Discussions around cryptocurrency have not strayed far from financial crime such as money laundering and financing terrorism, while governments and central financial institutions are constantly painting cryptocurrency as a medium feeding a hive of criminal activity. There is undoubtedly some truth to this, but the crypto community has long been criticizing the biased narrative forced upon the crypto industry where the use of cash is the best way to ensure that AML/CFT regulations are met due to greater transparency and security.
With the FinCEN Files exposé released by Buzzfeed, the veneer of clean money as championed by central and commercial banks, and well-known financial institutions has been shattered. Leaked government documents show that supposedly trusted financial institutions and banks have been complicit in “mov(ing) trillions of dollars in suspicious transactions, enriching themselves and their shareholders while facilitating the work of terrorists, kleptocrats, and drug kingpins”.

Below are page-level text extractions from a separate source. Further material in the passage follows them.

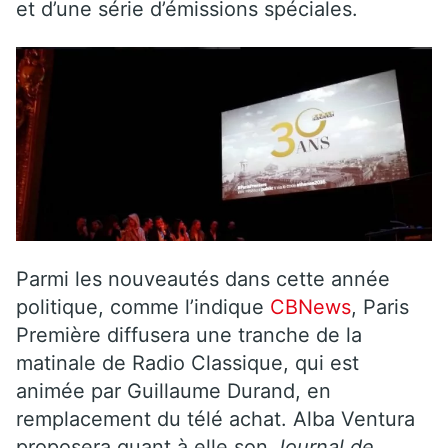
et d’une série d’émissions spéciales.
Parmi les nouveautés dans cette année
politique, comme l’indique
CBNews
, Paris
Première diffusera une tranche de la
matinale de Radio Classique, qui est
animée par Guillaume Durand, en
remplacement du télé achat. Alba Ventura
proposera quant à elle son
Journal de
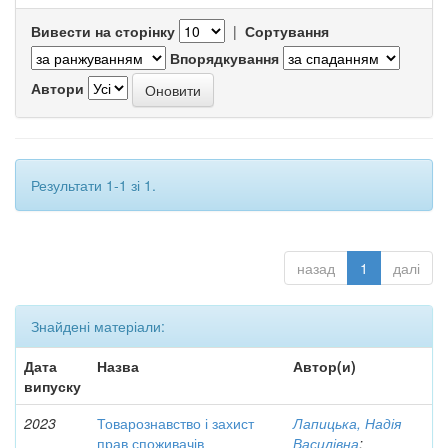
Вивести на сторінку
|
Сортування
Впорядкування
Автори
Результати 1-1 зі 1.
назад
1
далі
Знайдені матеріали:
Дата
Назва
Автор(и)
випуску
2023
Товарознавство і захист
Лапицька, Надія
прав споживачів
Василівна
;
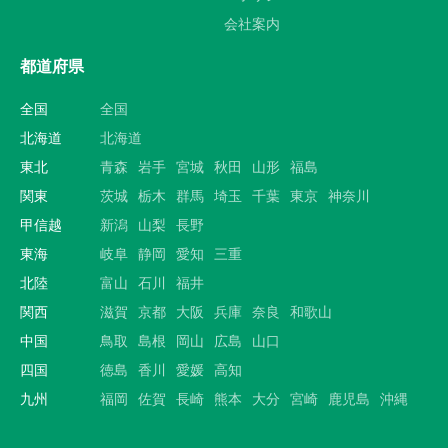
会社案内
都道府県
全国
全国
北海道
北海道
東北
青森
岩手
宮城
秋田
山形
福島
関東
茨城
栃木
群馬
埼玉
千葉
東京
神奈川
甲信越
新潟
山梨
長野
東海
岐阜
静岡
愛知
三重
北陸
富山
石川
福井
関西
滋賀
京都
大阪
兵庫
奈良
和歌山
中国
鳥取
島根
岡山
広島
山口
四国
徳島
香川
愛媛
高知
九州
福岡
佐賀
長崎
熊本
大分
宮崎
鹿児島
沖縄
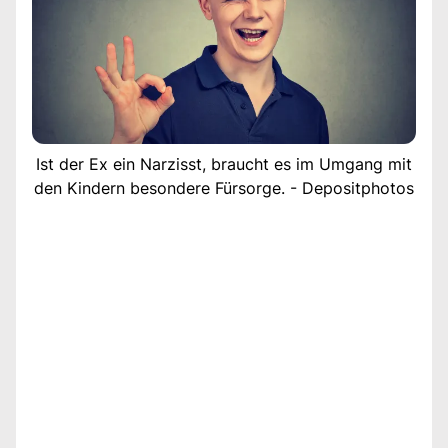
Ist der Ex ein Narzisst, braucht es im Umgang mit
den Kindern besondere Fürsorge. - Depositphotos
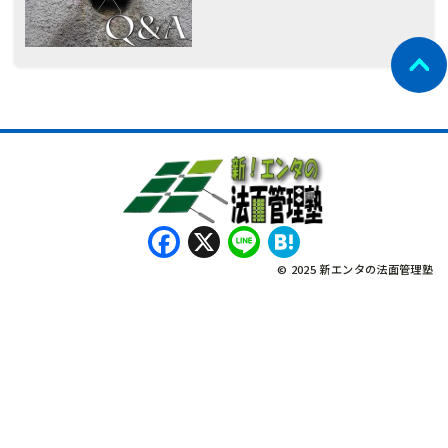
Facebook
X
Line
Hatena
© 2025 新エンタの法面管理塾
नेपाली
Bahasa Indonesia
Tagalog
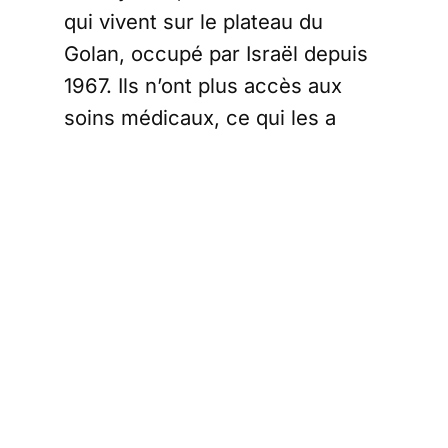
qui vivent sur le plateau du
Golan, occupé par Israël depuis
1967. Ils n’ont plus accès aux
soins médicaux, ce qui les a
obligé à partir de leur terre.
Les malades
syriens du Golan
pris au piège
Dans le paisible village d’al-Rafid,
au sud de Quneitra, Hudhayfa al-
Ghouri, 12 ans, grandissait
entouré des oliveraies et des
moutons de son père. Cette vie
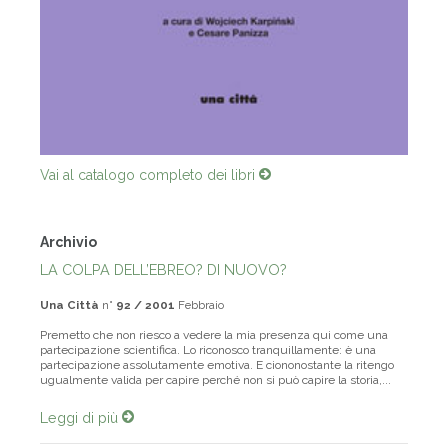
Vai al catalogo completo dei libri
Archivio
LA COLPA DELL’EBREO? DI NUOVO?
Una Città
n°
92 / 2001
Febbraio
Premetto che non riesco a vedere la mia presenza qui come una
partecipazione scientifica. Lo riconosco tranquillamente: è una
partecipazione assolutamente emotiva. E ciononostante la ritengo
ugualmente valida per capire perché non si può capire la storia,...
Leggi di più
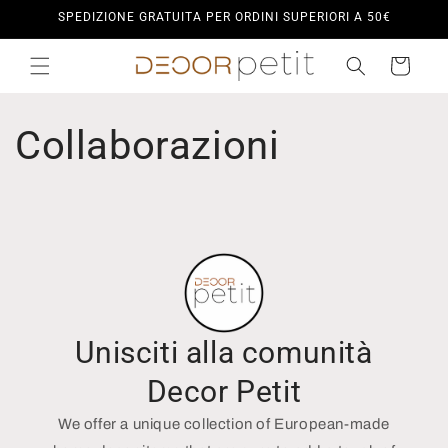
Vai
SPEDIZIONE GRATUITA PER ORDINI SUPERIORI A 50€
direttamente
ai contenuti
Carrello
Collaborazioni
Unisciti alla comunità
Decor Petit
We offer a unique collection of European-made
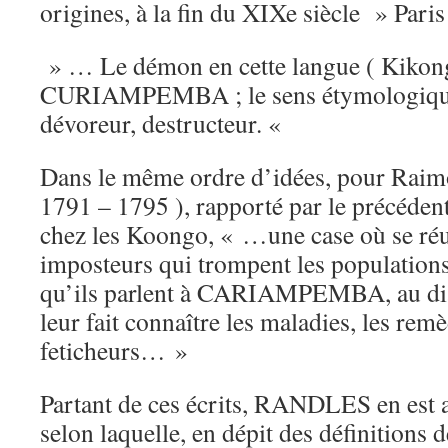
origines, à la fin du XIXe siècle » Paris
» … Le démon en cette langue ( Kikong
CURIAMPEMBA ; le sens étymologique
dévoreur, destructeur. «
Dans le même ordre d’idées, pour Rai
1791 – 1795 ), rapporté par le précédent a
chez les Koongo, « …une case où se ré
imposteurs qui trompent les populations
qu’ils parlent à CARIAMPEMBA, au diab
leur fait connaître les maladies, les remè
feticheurs… »
Partant de ces écrits, RANDLES en est ar
selon laquelle, en dépit des définitions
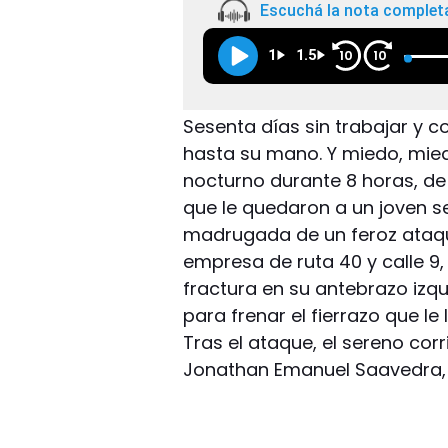
Escuchá la nota complet
1
1.5
10
10
Sesenta días sin trabajar y c
hasta su mano. Y miedo, mie
nocturno durante 8 horas, de
que le quedaron a un joven se
madrugada de un feroz ataq
empresa de ruta 40 y calle 9,
fractura en su antebrazo izq
para frenar el fierrazo que le
Tras el ataque, el sereno cor
Jonathan Emanuel Saavedra, l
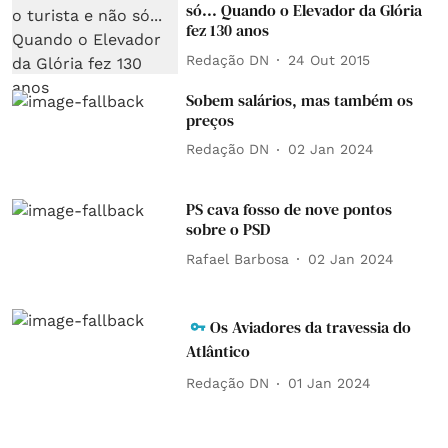
só... Quando o Elevador da Glória
fez 130 anos
Redação DN
24 Out 2015
Sobem salários, mas também os
preços
Redação DN
02 Jan 2024
PS cava fosso de nove pontos
sobre o PSD
Rafael Barbosa
02 Jan 2024
Os Aviadores da travessia do
Atlântico
Redação DN
01 Jan 2024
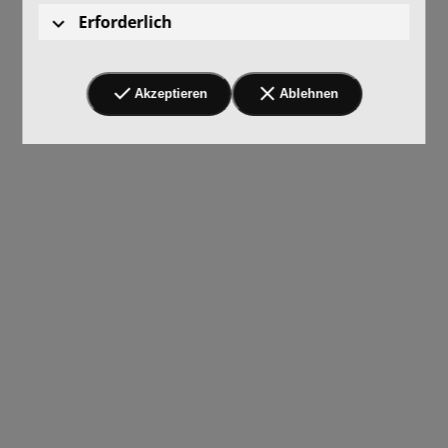
Erforderlich
Akzeptieren
Ablehnen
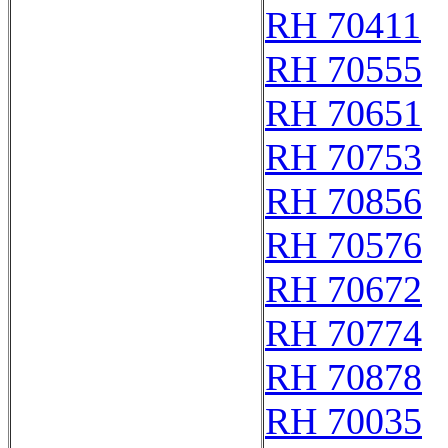
RH 70411
RH 70555
RH 70651
RH 70753
RH 70856
RH 70576
RH 70672
RH 70774
RH 70878
RH 70035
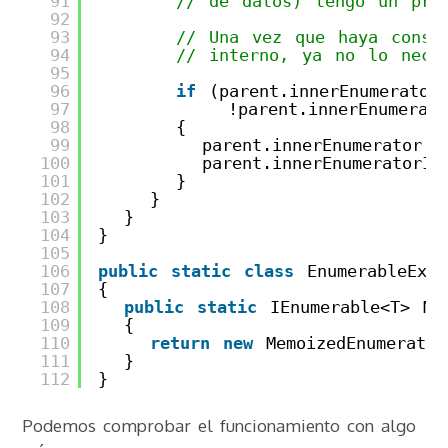
91
// de datos) tengo un prob
92
93
// Una vez que haya consu
94
// interno, ya no lo nece
95
96
if
(parent.innerEnumerator
97
!parent.innerEnumerat
98
{
99
parent.innerEnumerator.D
100
parent.innerEnumeratorIs
101
}
102
}
103
}
104
}
105
106
public
static
class
EnumerableExte
107
{
108
public
static
IEnumerable<T> Me
109
{
110
return
new
MemoizedEnumerator
111
}
112
}
Podemos comprobar el funcionamiento con algo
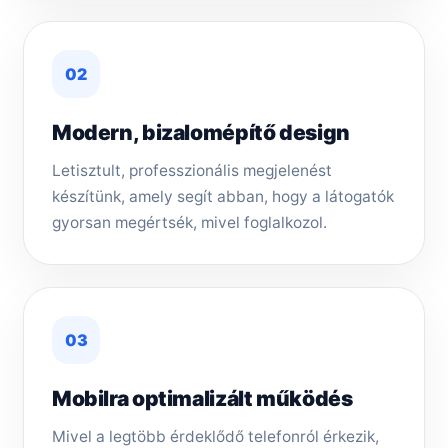
02
Modern, bizalomépítő design
Letisztult, professzionális megjelenést
készítünk, amely segít abban, hogy a látogatók
gyorsan megértsék, mivel foglalkozol.
03
Mobilra optimalizált működés
Mivel a legtöbb érdeklődő telefonról érkezik,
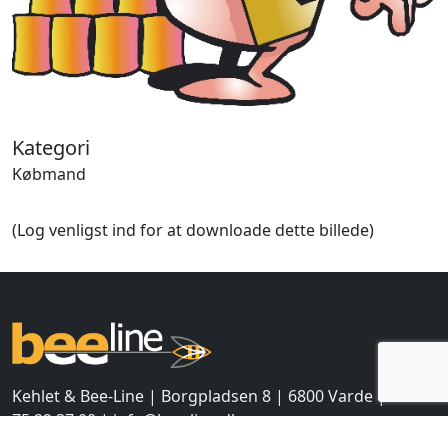
Halloween
Håndværk
Haven
Huse, bygninger
Jagt
Jul
Kategori
Kærlighed, bryllup
Købmand
Kommunikation, nyhedsformidling
Køretøjer
Landbrug
(Log venligst ind for at downloade dette billede)
Lov, orden
Lyd, billede
Mad, drikke
Mærkedage
Marked, kræmmere
Mennesker
Nationalflag, verdenskort
Kehlet & Bee-Line | Borgpladsen 8 | 6800 Varde | +45
Natur
75 22 37 00 |
info@bee-line.dk
Nytår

The US Financial Crimes Enforcement Network (FinCEN) collects thousands of suspicious activity reports annually, but not all of them are revealed to the public. Even when an institution is found guilty of enabling money laundering activities intentionally or otherwise, banks for example can walk away without penalty after paying a fine. These banks, such as Deutsche Bank, JPMorgan, HSBC Bank and Standard Chartered are then allowed to continue facilitating the movement of dirty money – the very same crimes crypto assets and exchanges have been consistently accused of.
In the face of ‘trusted’ banks violating the very same financial crime standards that have been used against cryptocurrency, it is ironic that the stringent regulations enforced upon the crypto industry are not applied equally onto traditional financial institutions and assets. Adding to this gloomy picture is the fact that $2 trillion USD worth of suspicious transactions occurring between 1999 and 2017 could have been halted by the aforementioned banks, but were allowed to pass.
“The networks through which dirty money traverse the world have become vital arteries of the global economy. They enable a shadow financial system so wide-ranging and so unchecked that it has become inextricable from the so-called legitimate economy. Banks with household names have helped to make it so,” the report states.